Delorean: Apar

Delorean
Apar
True Panther/Mushroom Pillow
2013-09-10

Delorean take their name from either an anachronistic or time-traveling car. Maybe both. Which is ostensibly weird only because the band insists on crafting music that transcends time, dragging synthesizer slams from a John Hughes movie onto a futuristic beach in Catalonia.

Two albums ago, on the EP, Ayrton Senna, that garnered them relative fame in the United States, Delorean chose a title that paid homage, or maybe paid nothing, to the deceased Formula 1 driver of the same name. With a gauzy command of the past and a clear sense of how to spin this sort of nostalgia on the dance floor, Delorean built a monolith of unmemory on their third LP, Subiza. It was as great as it was completely inoffensive, songs like “Stay Close” finding their denouement in edicts like “Get up, get up.” Where or why? It wasn’t important; it was an imaginary self anyhow. Seemingly always free of place and time, on a fourth full-length, Apar, the band traffics in well-worn territory, yelping loops and big down beats set against dreamy pop. The beats are big, even if the ambition seems low, as Delorean cements themselves as an immensely credible band with an increasingly obvious ceiling.

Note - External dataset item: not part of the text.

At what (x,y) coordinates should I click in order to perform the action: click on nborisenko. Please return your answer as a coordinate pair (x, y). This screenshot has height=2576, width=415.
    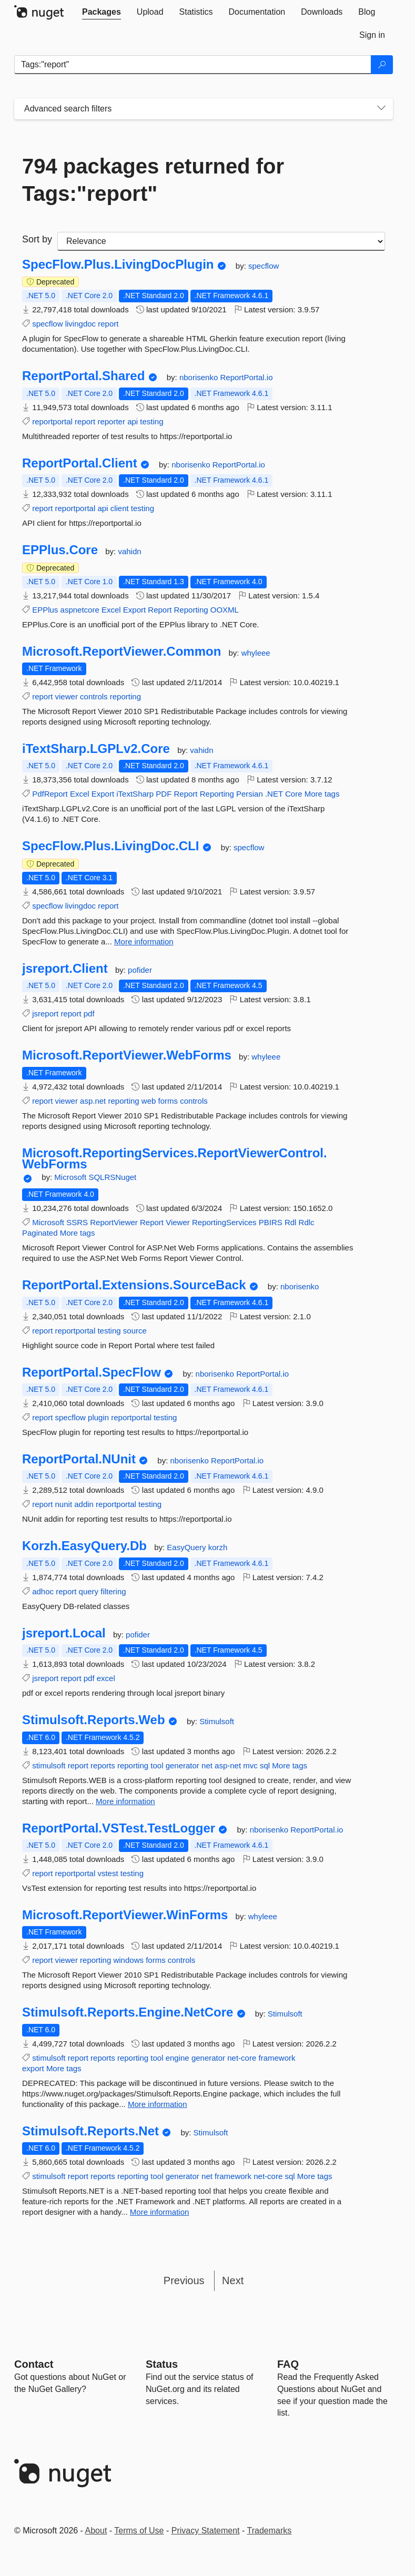     Looking at the image, I should click on (199, 377).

The band does race over some new geography at moments on Apar. The transition of the sitar-fueled third track, “Dominion”, with its vaguely Eastern chord resolutions, and the pan-flute, Zamfir-indebted fourth track, “Unhold”, provide some of the most unsettling stylistic maneuvers on the record. “Unhold” in particular produces an aesthetic quality that is neither pleasing nor especially recognizable, more dystopian than anything else. Where “Dominion” nominally succeeds in carrying the four-piece into some new stylized choices, “Unhold” is a reminder that experimentation in this vein runs the risk of alienating the familiar sound for which the band is marginally famous. They return to familiar territory, the breathy vocal-effect keyboards and laser synthesizer loops of “You Know It’s Right”, perhaps a titular reference to the comfort of stylistic continuity from the band’s previous records. This may be a tautology or a compliment; everything else on Apar sounds exactly like Delorean.

The brightest moments of a band known for making sun-blasted pop arrive in the form of album closer, “Still You”, and the opening pairing, “Spirit” and “Destitute Time”. On “Spirit”, the band claims to “make you feel more alive” on syncopated keyboard arrangement that at any moment seem like they could turn into the Baywatch theme song. The final movement sets vocal loops off into the sky like tracer fire, the structure both seeming to unravel and build in the same moment. “Destitute Time”, the album’s single, the most “Delorean” of all the songs on Apar, features tropical percussion and a female vocal hook that implements four notes and no words, one of the most pleasing moments on the record. Album closer “Still You”, a suggestion that they and their listeners are unchanged, opens to an ebullient clap-track before unleashing both the sunniest guitars on the record and its best song. “Still You” tips over five minutes without a wasted moment, proof that the band can hold attention without needless innovation.

The problems on Apar also emerge as the solutions: Delorean being Delorean, whatever that means. A moderately successful band at mid-career, or maybe near the end, necessarily must confront the limits of their history, even if their hallmark has always been a seeming existence outside of linear time. A long look in the mirror, the band’s fourth record proves an examination of reflection, best where predictable and worst where you see something surprising that doesn’t belong. We are reduced to our body of work, nothing left but what we’ve done and what we do. There is, finally, no escape from ourselves.